Training for women parliament candidates, to support them in preparing their campaigns
Training for women parliament candidates, to support them in preparing their campaigns

Rwanda is known across the world for having more female legislators in Parliament than any other country. This is excellent progress, and Rwanda is aiming to both maintain this enviable track record, as well as seek to ensure that this groundwork is used to further national development and the advancement of women’s rights and issues.


This is why in August 2018, the National Women’s Council, Pro-Femme Twese Hamwe, the Gender Monitoring Office, and UNDP jointly organized and hosted a workshop for aspiring women candidates preparing for the September Parliamentary elections. This was a training workshop for women, by women.

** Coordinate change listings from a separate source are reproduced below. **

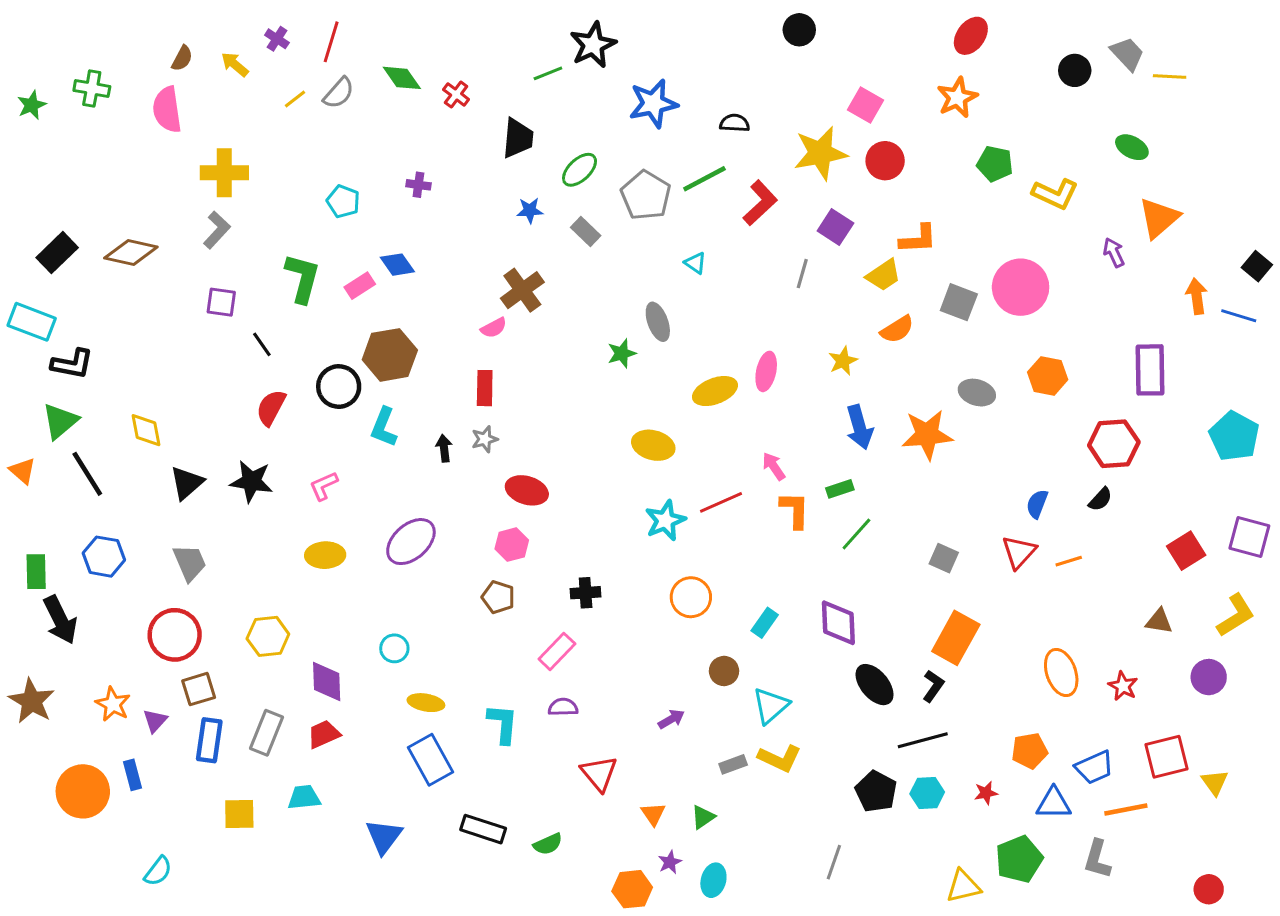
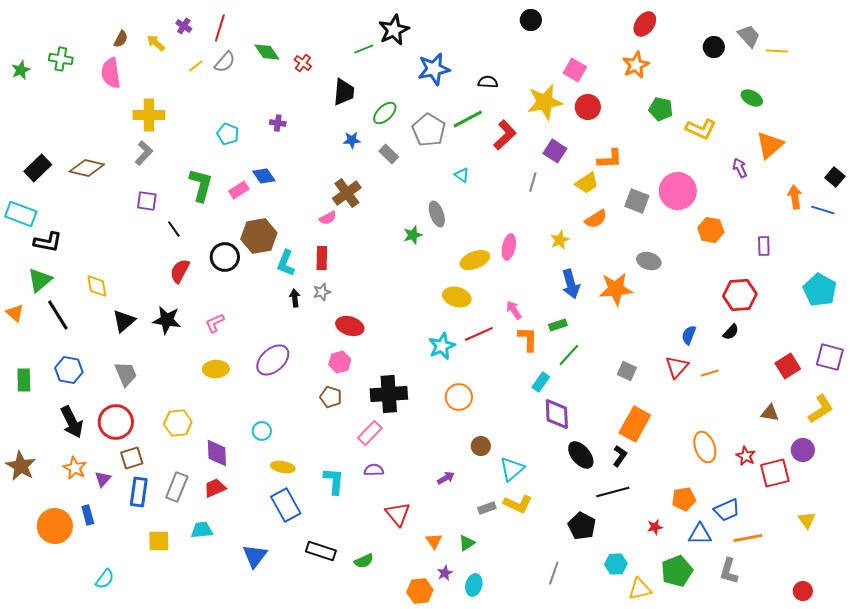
purple rectangle: (1150, 370) -> (764, 246), size x0.6
orange hexagon: (1048, 376) -> (711, 230), moved
cyan L-shape: (384, 427) -> (286, 263), moved
yellow ellipse: (653, 445) -> (457, 297), moved
black cross: (586, 593) -> (389, 394), size x1.8
black arrow: (60, 620) -> (72, 422), moved
cyan rectangle: (765, 623) -> (541, 382), moved
red square: (1167, 757) -> (775, 473), moved
cyan hexagon: (927, 793) -> (616, 564), moved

Three hundred and twenty-six (326) female political candidates (over 60% of the total final candidates) from across Rwanda and across all party lines gathered in Kigali for the training.

 

The goals of the event were to develop the capacities of these women to run successful political campaigns and, later, serve as effective elected representatives in Parliament.

This event was part of the Government of Rwanda and UNDP’s Deepening Democracy through Strengthening Citizen Participation and Accountable Governance programme, which includes a range of initiatives aimed at improving public participation in governance while ensuring that public institutions are accountable, transparent, effective, and responsive to people.

Participants in the training covered various topics, including the management of public information, public speaking, campaigning, media engagement, and policy issues to be considered in developing candidate manifestos.

The Chief Gender Monitor, Ms Rose Rwabuhihi, urged candidates to put citizen’s issues at the forefront of their agenda with dedicated attention to women both during the elections campaigns and after, when serving as legislators in Parliament. She also implored candidates to help build a country where women can thrive and have equal opportunities to realise their potential.

Perhaps the most important aspect of the workshop, however, was the opportunity it offered for women from all political parties and backgrounds to come together and explore issues that uniquely affect women. This shared understanding will hopefully contribute to a common voice in the next Parliament that staunchly promotes and defends the rights and interests of all citizens, including women. This workshop also contributed to reinforce networking amongst women politicians operating in various sectors and experience sharing.

 While the final election results are yet to be released, the preliminary results point to the high possibility of Rwanda having a parliament with more than 60% women, which would help to maintain Rwanda’s global leadership position in terms of women representation in parliament.